_Task objective_
Write out the lines of the material below exactly, beginning at the line with "UK Railpics - Pre-2008 Images (90, 658)" and stopping after the line with "You are a GUI", and leave out the pictures.

----------

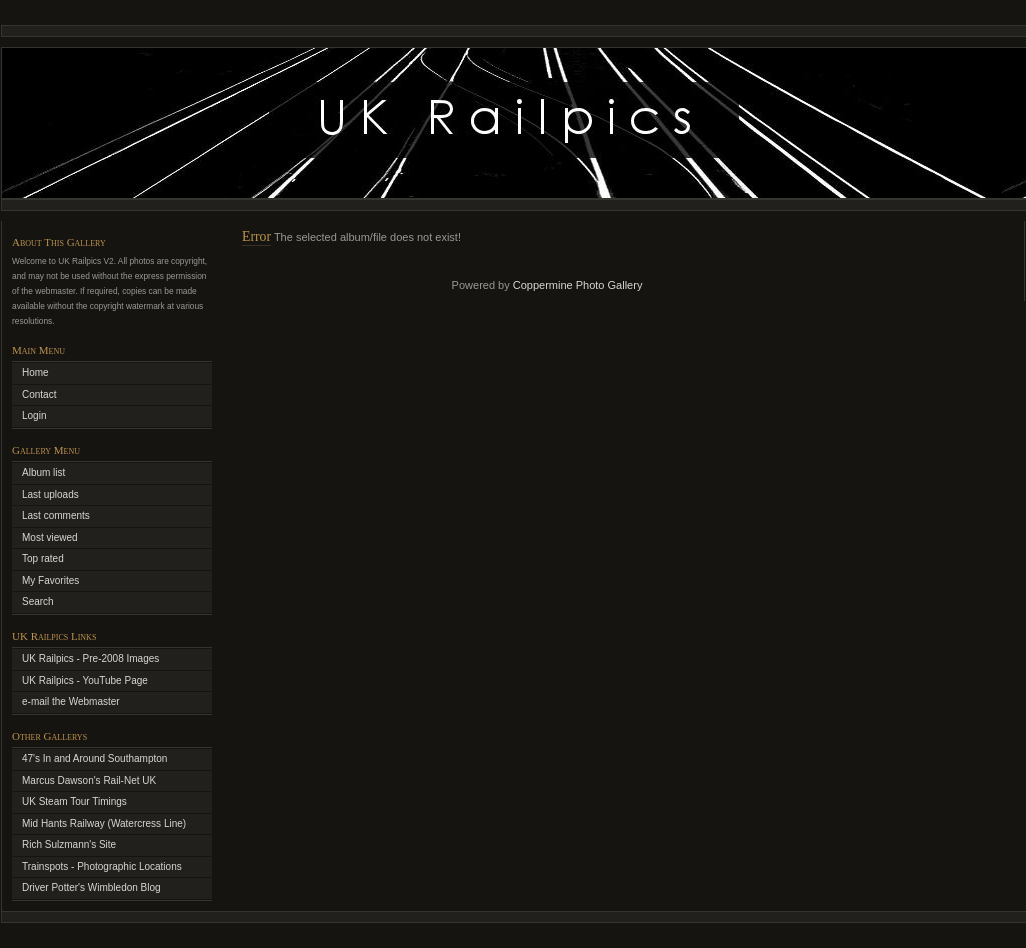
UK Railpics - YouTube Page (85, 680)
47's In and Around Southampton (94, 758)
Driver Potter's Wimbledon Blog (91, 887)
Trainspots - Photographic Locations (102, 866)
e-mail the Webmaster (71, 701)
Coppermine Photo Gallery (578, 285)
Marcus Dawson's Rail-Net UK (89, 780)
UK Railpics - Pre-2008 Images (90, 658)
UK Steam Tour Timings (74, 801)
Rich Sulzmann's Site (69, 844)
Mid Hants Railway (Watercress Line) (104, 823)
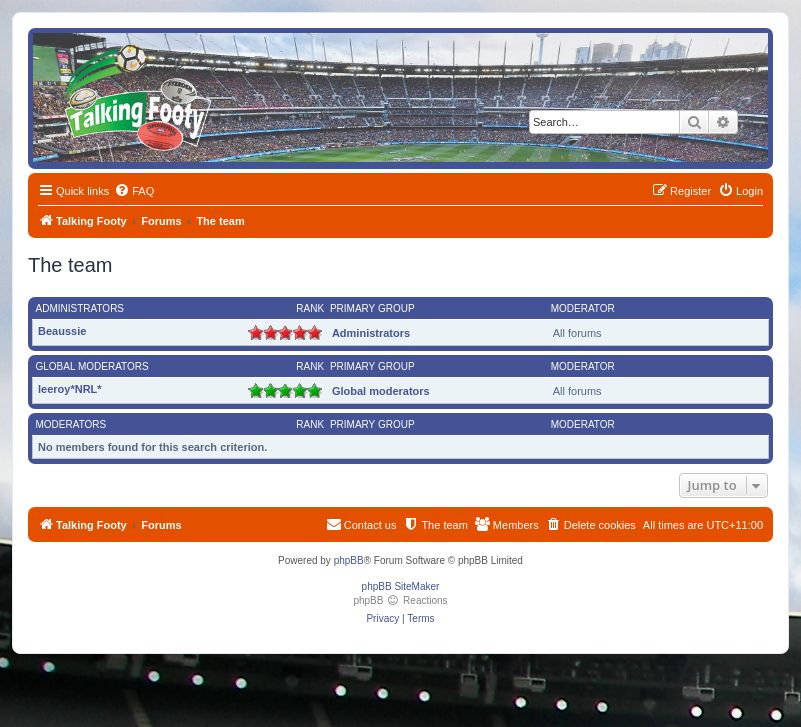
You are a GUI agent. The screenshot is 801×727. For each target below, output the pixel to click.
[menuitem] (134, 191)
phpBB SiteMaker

----------

_Expected answer_
UK Railpics - Pre-2008 Images (90, 658)
UK Steam Tour Timings (74, 801)
Rich Sulzmann's Site (69, 844)
Mid Hants Railway (Watercress Line) (104, 823)
You are a GUI agent. The screenshot is 801×727. For each target below, output the pixel to click.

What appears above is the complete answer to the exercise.